• _WORK INSTRUCTIONS_:
Only a number is wanted here: the count of lines in the entries below that include the word "will".

• _MATERIAL FOR THIS TASK_:

....................

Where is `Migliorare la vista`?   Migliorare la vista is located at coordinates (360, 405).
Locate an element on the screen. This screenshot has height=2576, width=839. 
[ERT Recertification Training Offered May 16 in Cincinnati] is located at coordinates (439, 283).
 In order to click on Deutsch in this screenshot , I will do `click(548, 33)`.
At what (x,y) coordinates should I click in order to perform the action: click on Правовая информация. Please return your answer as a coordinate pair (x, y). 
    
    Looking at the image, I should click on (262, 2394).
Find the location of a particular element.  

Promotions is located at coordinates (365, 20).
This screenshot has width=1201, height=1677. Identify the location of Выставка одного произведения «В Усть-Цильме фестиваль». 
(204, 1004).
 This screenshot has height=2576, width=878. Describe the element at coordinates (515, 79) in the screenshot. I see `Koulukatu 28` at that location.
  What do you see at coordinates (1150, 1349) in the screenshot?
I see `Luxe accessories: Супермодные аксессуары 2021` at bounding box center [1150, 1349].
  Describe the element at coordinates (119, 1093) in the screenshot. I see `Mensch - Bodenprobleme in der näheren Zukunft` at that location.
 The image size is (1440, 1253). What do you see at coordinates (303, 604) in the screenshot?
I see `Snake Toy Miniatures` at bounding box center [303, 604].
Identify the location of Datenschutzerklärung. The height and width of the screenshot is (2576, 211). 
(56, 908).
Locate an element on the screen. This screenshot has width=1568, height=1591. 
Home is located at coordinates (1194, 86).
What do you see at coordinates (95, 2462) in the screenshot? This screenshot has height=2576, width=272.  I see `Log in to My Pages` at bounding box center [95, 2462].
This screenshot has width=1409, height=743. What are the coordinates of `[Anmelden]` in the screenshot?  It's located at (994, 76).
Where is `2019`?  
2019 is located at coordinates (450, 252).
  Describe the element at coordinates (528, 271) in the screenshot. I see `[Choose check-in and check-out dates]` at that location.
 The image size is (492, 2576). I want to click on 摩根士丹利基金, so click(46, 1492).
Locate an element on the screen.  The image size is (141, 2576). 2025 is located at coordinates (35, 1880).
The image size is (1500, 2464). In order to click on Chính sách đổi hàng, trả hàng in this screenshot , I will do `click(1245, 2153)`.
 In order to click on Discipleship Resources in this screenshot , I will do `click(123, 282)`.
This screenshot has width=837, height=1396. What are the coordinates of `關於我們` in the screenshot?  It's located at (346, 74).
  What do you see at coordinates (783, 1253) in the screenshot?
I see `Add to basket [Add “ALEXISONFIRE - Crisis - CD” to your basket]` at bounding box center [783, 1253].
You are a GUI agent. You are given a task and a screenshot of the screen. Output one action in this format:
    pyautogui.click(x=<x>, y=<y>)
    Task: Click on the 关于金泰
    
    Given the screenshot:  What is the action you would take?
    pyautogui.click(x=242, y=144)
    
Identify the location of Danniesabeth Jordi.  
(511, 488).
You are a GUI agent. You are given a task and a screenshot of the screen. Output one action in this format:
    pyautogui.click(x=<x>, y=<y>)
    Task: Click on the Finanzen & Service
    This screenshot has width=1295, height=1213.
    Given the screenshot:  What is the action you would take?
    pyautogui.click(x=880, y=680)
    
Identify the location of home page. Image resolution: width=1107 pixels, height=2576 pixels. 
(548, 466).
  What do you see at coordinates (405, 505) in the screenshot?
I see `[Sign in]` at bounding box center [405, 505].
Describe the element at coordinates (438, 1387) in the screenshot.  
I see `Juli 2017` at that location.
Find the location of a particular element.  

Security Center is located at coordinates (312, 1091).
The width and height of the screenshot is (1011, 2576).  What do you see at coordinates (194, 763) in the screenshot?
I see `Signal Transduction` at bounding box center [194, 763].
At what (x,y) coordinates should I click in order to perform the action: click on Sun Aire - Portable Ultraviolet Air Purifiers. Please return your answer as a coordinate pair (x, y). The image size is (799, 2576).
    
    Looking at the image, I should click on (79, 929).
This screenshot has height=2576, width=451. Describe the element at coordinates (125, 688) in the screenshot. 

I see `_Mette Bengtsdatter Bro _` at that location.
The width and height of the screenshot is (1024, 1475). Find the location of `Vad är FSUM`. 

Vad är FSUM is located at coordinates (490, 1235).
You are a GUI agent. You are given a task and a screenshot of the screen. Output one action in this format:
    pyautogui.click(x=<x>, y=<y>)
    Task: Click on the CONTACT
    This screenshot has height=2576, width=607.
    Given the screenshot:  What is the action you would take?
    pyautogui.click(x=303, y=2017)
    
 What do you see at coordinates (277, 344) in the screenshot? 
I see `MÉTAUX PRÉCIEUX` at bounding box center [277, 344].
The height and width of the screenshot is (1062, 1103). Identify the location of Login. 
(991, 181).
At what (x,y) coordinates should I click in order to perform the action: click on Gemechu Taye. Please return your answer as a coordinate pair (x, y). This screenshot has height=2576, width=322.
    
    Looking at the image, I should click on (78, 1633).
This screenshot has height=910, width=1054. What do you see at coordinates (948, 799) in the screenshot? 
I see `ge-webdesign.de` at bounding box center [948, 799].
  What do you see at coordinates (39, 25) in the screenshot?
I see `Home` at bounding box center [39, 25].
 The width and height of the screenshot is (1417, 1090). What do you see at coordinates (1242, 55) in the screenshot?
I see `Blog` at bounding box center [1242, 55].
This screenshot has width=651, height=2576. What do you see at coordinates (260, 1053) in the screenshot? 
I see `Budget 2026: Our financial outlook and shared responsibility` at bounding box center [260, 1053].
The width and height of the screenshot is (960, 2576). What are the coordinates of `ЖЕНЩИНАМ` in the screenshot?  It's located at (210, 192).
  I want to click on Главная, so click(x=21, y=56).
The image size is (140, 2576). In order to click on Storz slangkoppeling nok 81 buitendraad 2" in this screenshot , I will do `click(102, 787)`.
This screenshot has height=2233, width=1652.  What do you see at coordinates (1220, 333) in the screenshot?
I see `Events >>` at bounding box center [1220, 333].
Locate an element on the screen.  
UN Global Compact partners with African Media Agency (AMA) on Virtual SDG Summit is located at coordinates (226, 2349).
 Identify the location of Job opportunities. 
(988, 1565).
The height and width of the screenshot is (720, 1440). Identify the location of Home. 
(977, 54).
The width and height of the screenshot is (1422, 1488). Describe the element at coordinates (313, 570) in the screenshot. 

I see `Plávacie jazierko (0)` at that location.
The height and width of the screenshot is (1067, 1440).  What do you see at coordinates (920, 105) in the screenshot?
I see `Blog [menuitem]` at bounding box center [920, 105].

....................

• _EXERCISE SOLUTION_:
4